Twice as bright for half as long, or half as bright for twice as long….kind of difficult to figure out what’s best!

For me, the problem seems to be that once you see and use 3000+ lumens, you WANT 3000+ lumens! 2500 is good, and I know it’s better for the light yada yada yada, but it’s an addictive thing isn’t it? Frankly, after that initial start time Wow! Factor, as it runs down a little it’s sorta ho hum….once it hits 2500 it’s kinda boring, lol. Nature of the beast?

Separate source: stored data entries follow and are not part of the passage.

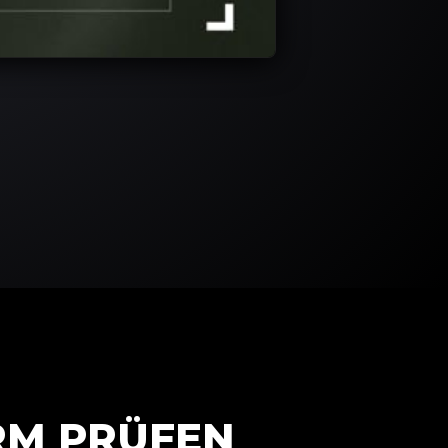
RM PRÜFEN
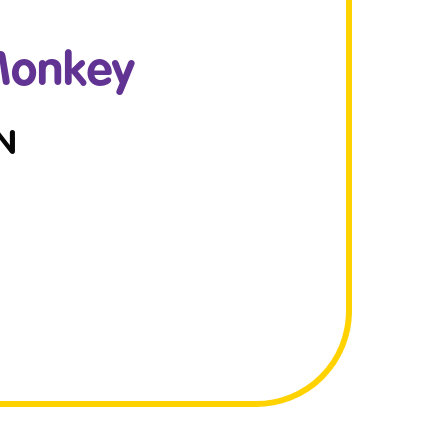
Monkey
N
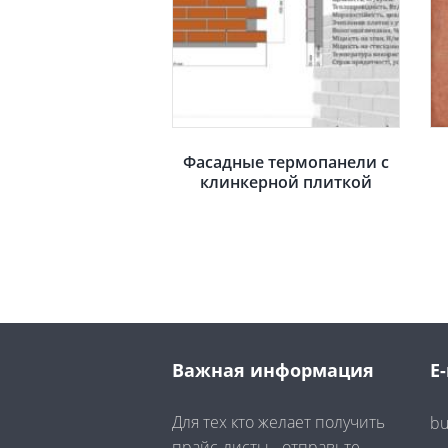
Фасадные термопанели с
клинкерной плиткой
Важная информация
E-
Для тех кто желает получить
bu
прайс-листы - отправьте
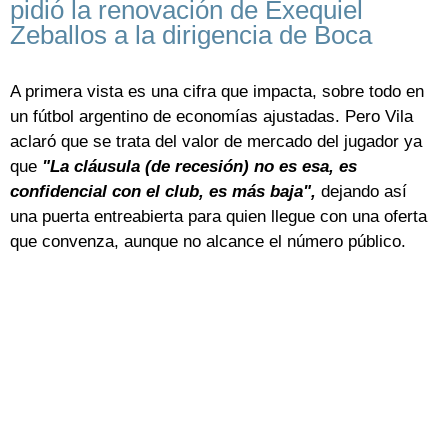
pidió la renovación de Exequiel
Zeballos a la dirigencia de Boca
A primera vista es una cifra que impacta, sobre todo en
un fútbol argentino de economías ajustadas. Pero Vila
aclaró que se trata del valor de mercado del jugador ya
que
"La cláusula (de recesión) no es esa, es
confidencial con el club, es más baja",
dejando así
una puerta entreabierta para quien llegue con una oferta
que convenza, aunque no alcance el número público.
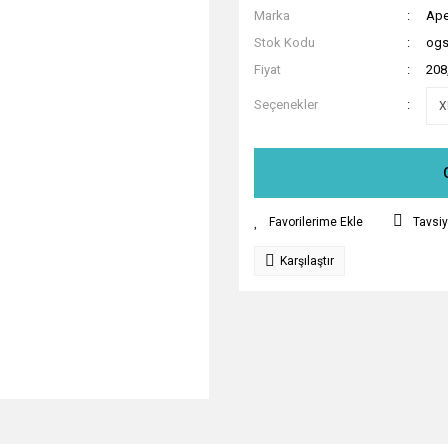
Marka
Ap
Stok Kodu
ogs
Fiyat
208
Seçenekler
Tavsiy
Karşılaştır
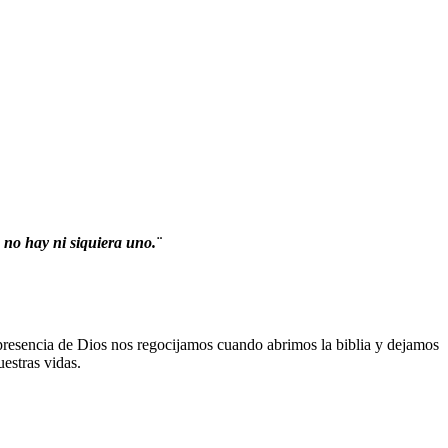
 no hay ni siquiera uno.¨
presencia de Dios nos regocijamos cuando abrimos la biblia y dejamos
estras vidas.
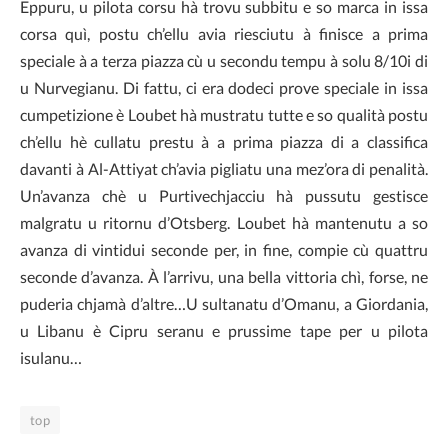
Eppuru, u pilota corsu hà trovu subbitu e so marca in issa
corsa quì, postu ch’ellu avia riesciutu à finisce a prima
speciale à a terza piazza cù u secondu tempu à solu 8/10i di
u Nurvegianu. Di fattu, ci era dodeci prove speciale in issa
cumpetizione è Loubet hà mustratu tutte e so qualità postu
ch’ellu hè cullatu prestu à a prima piazza di a classifica
davanti à Al-Attiyat ch’avia pigliatu una mez’ora di penalità.
Un’avanza chè u Purtivechjacciu hà pussutu gestisce
malgratu u ritornu d’Otsberg. Loubet hà mantenutu a so
avanza di vintidui seconde per, in fine, compie cù quattru
seconde d’avanza. À l’arrivu, una bella vittoria chì, forse, ne
puderia chjamà d’altre…U sultanatu d’Omanu, a Giordania,
u Libanu è Cipru seranu e prussime tape per u pilota
isulanu…
top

I’m fairly certain that the issue with this last driver, run sanely with 4 extra chips at 4.40A, was one of my own doing. I didn’t trim the driver/pill to allow a snug fit but instead left it too tight and had to pretty much force it in. Made it a real bear getting it back out this morning, for sure! No visible signs of any problems, all the chips looked just fine, the 200 ohm resistor looked fine as did the Zener. So I’m pretty clueless as to what happened. Nonetheless, hi would only dimly flickr and lo was barely on at all with medium being the only regular setting. Regardless of cells used, whether in or out of the light. Hooked back up in direct drive, it seems to be just fine.

And this direct drive is the 16 chip board with the neg lead soldering to the ring, bypassing the control circuits…is this ok to run like this or do I need to take a different approach to direct drive?

Any suggestions greatly appreciated. Too much work on this one to bail on it now!

I went direct drive with my build so I didn’t have to do anything with drivers and to get the extra lumens. The benefit of drivers is the output is regulated, but since I’m using a 2x16340 IMR form factor, I wasn’t going to have good runtime anyways.